Narciso. Dei ed eroi: pillole archetipiche. Andrea Graglia conversa con Carla Stroppa

Gli Dèi e gli eroi della mitologia offrono ancora oggi una chiave di lettura per interpretare i fenomeni psicologici e sociali del nostro tempo, il mondo esterno e interno, nella loro naturale ed essenziale capacità di evocare riflessioni di una attualità sconcertante e talvolta anche brutale.

Il centro culturale junghiano Temenos ha voluto dedicare alla mitologia una rubrica intitolata “Pillole Archetipiche”, per cercare nelle narrazioni della mitologia, modelli per orientarsi nella interpretazione della contemporaneità.

Come ci ricorda Joseph Campbell è come se gli antichi, nella loro esperienza di transito su questa terra, ci abbiano lasciato una mappatura dell’esperienza, “dell’esperienza di essere vivi” e questa trama è un mythologhéin, ossia una narrazione, una tessitura mitologica di modelli dell’esperienza interiore di chi ha viaggiato prima di noi.

Oggi si parla molto di narcisismo, ma il più delle volte ci si limita a considerare gli aspetti più direttamente visibili: la grandiosità, l’autoreferenzialità, l’inaccessibilità nella relazione.
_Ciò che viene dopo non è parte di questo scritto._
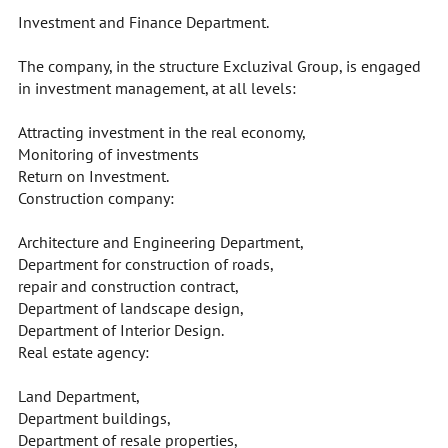
Investment and Finance Department.
The company, in the structure Excluzival Group, is engaged
in investment management, at all levels:
Attracting investment in the real economy,
Monitoring of investments
Return on Investment.
Construction company:
Architecture and Engineering Department,
Department for construction of roads,
repair and construction contract,
Department of landscape design,
Department of Interior Design.
Real estate agency:
Land Department,
Department buildings,
Department of resale properties,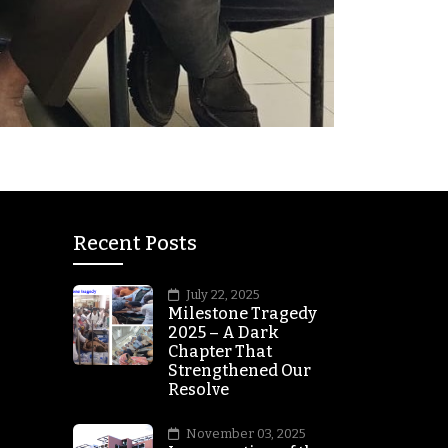
Recent Posts
July 22, 2025
Milestone Tragedy
2025 – A Dark
Chapter That
Strengthened Our
Resolve
November 03, 2025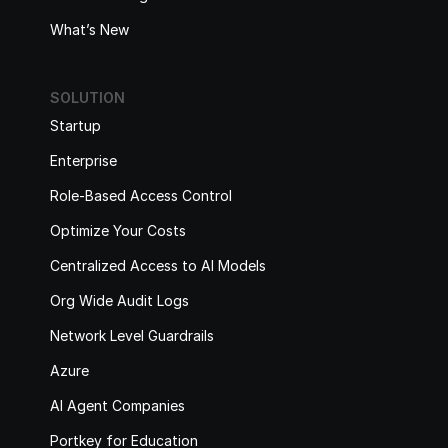
What’s New
SOLUTION
Startup
Enterprise
Role-Based Access Control
Optimize Your Costs
Centralized Access to AI Models
Org Wide Audit Logs
Network Level Guardrails
Azure
AI Agent Companies
Portkey for Education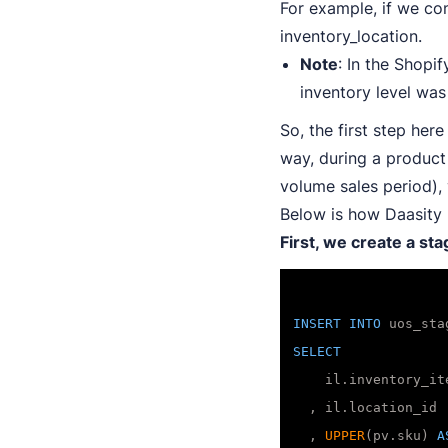
For example, if we con
inventory_location.
Note
: In the Shopi
inventory level wa
So, the first step here
way, during a product
volume sales period),
Below is how Daasity h
First, we create a st
INSERT
INTO
SELECT
    il.inventory_it
  , il.location_id

  , 
UPPER
(pv.sku) 
A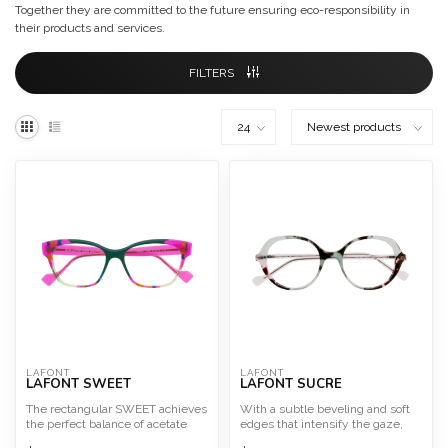
Together they are committed to the future ensuring eco-responsibility in
their products and services.
FILTERS
LAFONT
LAFONT
LAFONT SWEET
LAFONT SUCRE
The rectangular SWEET achieves
With a subtle beveling and soft
the perfect balance of acetate
edges that intensify the gaze,
layers.
SUCRE is a frame ...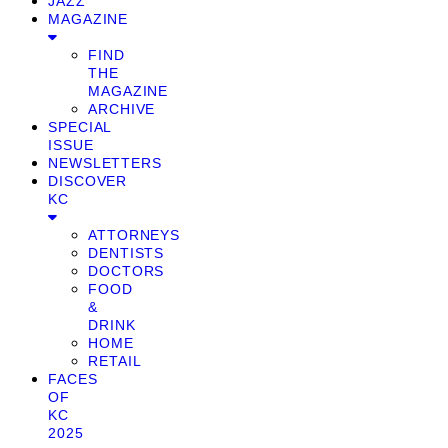
JAZZ
MAGAZINE
FIND
THE
MAGAZINE
ARCHIVE
SPECIAL
ISSUE
NEWSLETTERS
DISCOVER
KC
ATTORNEYS
DENTISTS
DOCTORS
FOOD
&
DRINK
HOME
RETAIL
FACES
OF
KC
2025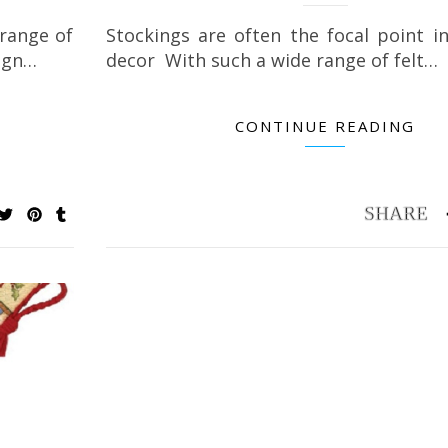
 range of
Stockings are often the focal point i
sign…
decor With such a wide range of felt…
CONTINUE READING
Petite & Pretty Keepsakes Flower Painting
Best Organizer for
Book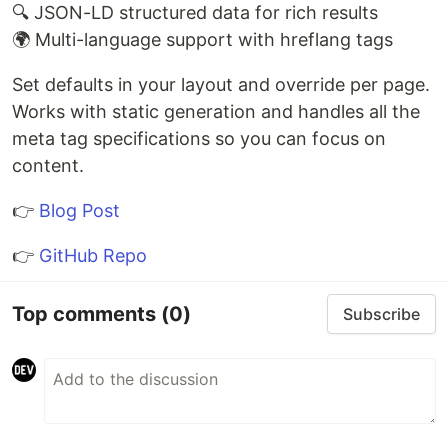
🔍 JSON-LD structured data for rich results
🌍 Multi-language support with hreflang tags
Set defaults in your layout and override per page.
Works with static generation and handles all the
meta tag specifications so you can focus on
content.
👉
Blog Post
👉
GitHub Repo
Top comments
(0)
Subscribe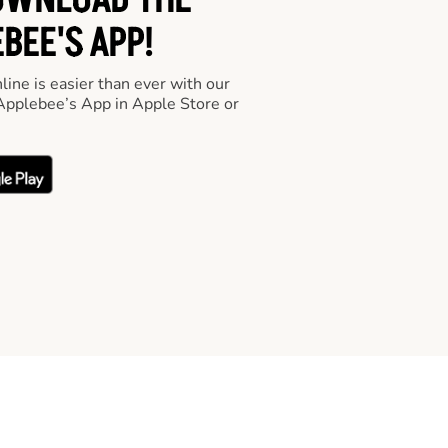
OWNLOAD THE
BEE'S APP!
line is easier than ever with our
pplebee’s App in Apple Store or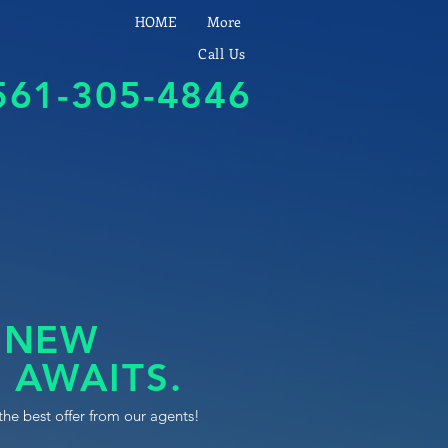
HOME
More
Call Us
561-305-4846
 NEW
 AWAITS.
the best offer from our agents!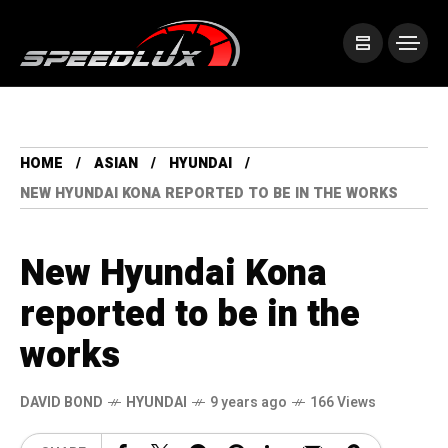
HOME
ASIAN
HYUNDAI
NEW HYUNDAI KONA REPORTED TO BE IN THE WORKS
New Hyundai Kona
reported to be in the
works
DAVID BOND
HYUNDAI
9 years ago
166 Views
Ma cosa si nasconde dietro questa apparenza? Qual è il significato profondo sotteso alle dinamiche più evidenti?

Il mito di Narciso ci offre una narrazione archetipica che consente di dare senso, individuando il nucleo di sofferenza della personalità narcisistica ed al contempo immaginando possibili soluzioni terapeutiche.

Narciso, chinandosi su una fonte di acqua limpida, vede riflessa la propria immagine e se ne innamora perdutamente: suscitando e subendo la fiamma della passione, si strugge per un amore impossibile da vivere.

Forse proprio in questo rispecchiamento, in questo bisogno di riconoscimento di se stessi e del proprio nucleo individuativo (bisogno che ci accomuna tutti), può essere rintracciato il senso profondo delle vicende di Narciso e del narcisismo.